But oh my gosh. I couldn’t guide them this time. Not when there were four of them (excluding my son) coming to me at the same time, all panicking. It was hilarious! It was like a scene from a slapstick comedy or kids’ cartoon.

I “surrendered” and got the teacher’s attention. The teacher quickly calmed them down by saying that it’s alright, and that they could continue the next day.

It reminded me of what happened at music class a few Saturdays ago. The kids were to replicate a pattern using magnetic seeds, as many times as possible, before a song finishes. It was so funny to see how the reacted when the tempo was increased. Panic! My son was doing his funny jumping motion, his hands were moving around really fast without really achieving anything, his brain was frozen!

If I were in his shoes, I would have done exactly the same thing – panic! It was very interesting to note that others react in the same manner.

My learning outcome from all this? Teach my son how to stay calm under time pressure. Easier said than done!

Thursday, October 7, 2010

Speech therapy - 6 Oct 2010

He had his speech therapy today. It’s been 4 mths since his previous session.

I prayed for a good session where he’d readily speak. In the past it was difficult to get him to talk during the session. I wanted him to talk freely the way he does with me at home. I wanted her to experience that so that she has a more accurate picture, so that she could give a more accurate assessment, and so that she would be able to write a more positive report should his future school require one.

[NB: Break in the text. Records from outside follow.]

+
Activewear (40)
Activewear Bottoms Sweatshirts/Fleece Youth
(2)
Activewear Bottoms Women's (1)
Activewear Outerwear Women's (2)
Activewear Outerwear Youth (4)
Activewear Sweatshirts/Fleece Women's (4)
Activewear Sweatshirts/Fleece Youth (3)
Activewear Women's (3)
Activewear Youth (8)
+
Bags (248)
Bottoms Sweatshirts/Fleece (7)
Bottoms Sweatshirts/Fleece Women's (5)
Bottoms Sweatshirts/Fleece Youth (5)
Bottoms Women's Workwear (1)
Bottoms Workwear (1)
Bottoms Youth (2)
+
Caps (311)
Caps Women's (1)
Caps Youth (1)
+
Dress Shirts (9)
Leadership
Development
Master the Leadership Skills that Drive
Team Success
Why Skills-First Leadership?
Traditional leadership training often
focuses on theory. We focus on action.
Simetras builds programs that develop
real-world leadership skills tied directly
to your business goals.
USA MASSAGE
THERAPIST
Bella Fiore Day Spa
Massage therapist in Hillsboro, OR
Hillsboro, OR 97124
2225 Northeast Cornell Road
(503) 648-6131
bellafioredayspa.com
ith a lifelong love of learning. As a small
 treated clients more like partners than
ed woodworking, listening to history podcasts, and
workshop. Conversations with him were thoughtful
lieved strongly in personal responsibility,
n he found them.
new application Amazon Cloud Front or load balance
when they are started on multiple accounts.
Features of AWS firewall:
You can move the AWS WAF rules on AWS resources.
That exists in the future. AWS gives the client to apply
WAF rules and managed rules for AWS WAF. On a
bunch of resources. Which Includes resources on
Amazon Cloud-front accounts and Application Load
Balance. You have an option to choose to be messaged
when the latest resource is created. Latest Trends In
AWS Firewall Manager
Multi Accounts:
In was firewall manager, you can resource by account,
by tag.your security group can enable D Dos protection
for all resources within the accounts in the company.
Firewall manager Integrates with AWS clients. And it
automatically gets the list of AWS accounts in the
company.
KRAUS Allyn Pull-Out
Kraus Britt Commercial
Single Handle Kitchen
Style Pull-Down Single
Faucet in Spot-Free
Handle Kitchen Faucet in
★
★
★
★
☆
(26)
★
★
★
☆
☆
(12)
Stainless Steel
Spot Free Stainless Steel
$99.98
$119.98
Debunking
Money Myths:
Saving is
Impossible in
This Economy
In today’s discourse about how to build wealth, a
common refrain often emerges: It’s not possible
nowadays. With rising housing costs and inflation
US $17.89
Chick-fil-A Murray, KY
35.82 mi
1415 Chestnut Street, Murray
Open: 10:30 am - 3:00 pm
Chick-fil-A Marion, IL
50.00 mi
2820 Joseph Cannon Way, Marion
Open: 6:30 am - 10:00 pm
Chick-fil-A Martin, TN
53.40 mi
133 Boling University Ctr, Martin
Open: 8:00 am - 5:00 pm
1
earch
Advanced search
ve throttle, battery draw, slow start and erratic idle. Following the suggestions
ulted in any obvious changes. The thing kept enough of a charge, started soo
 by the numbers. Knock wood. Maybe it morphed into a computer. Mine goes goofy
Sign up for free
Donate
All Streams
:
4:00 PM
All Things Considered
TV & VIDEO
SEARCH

Prayer answered! Thank you God! He did well at therapy. He didn’t speak as much as he does at home, but it’s a whole lot better than in past sessions. He spoke in short sentences and longer phrases. In the past it was mostly one word answers or short phrases. It was also much easier to elicit responses from him.

One of the games that we played was like a game of broken telephone. The therapist would whisper a sentence to my son while I turned away and had my ears closed. Then he was to tell me what she said. For most of the time, I understood him. Then it was reversed, where I whispered to him, and he repeats it to the therapist. Most of the time, she understood too! In all there were probably 6-8 sentences, and with roughly 90% accuracy in repeating what was whispered, I’m very happy and so was she.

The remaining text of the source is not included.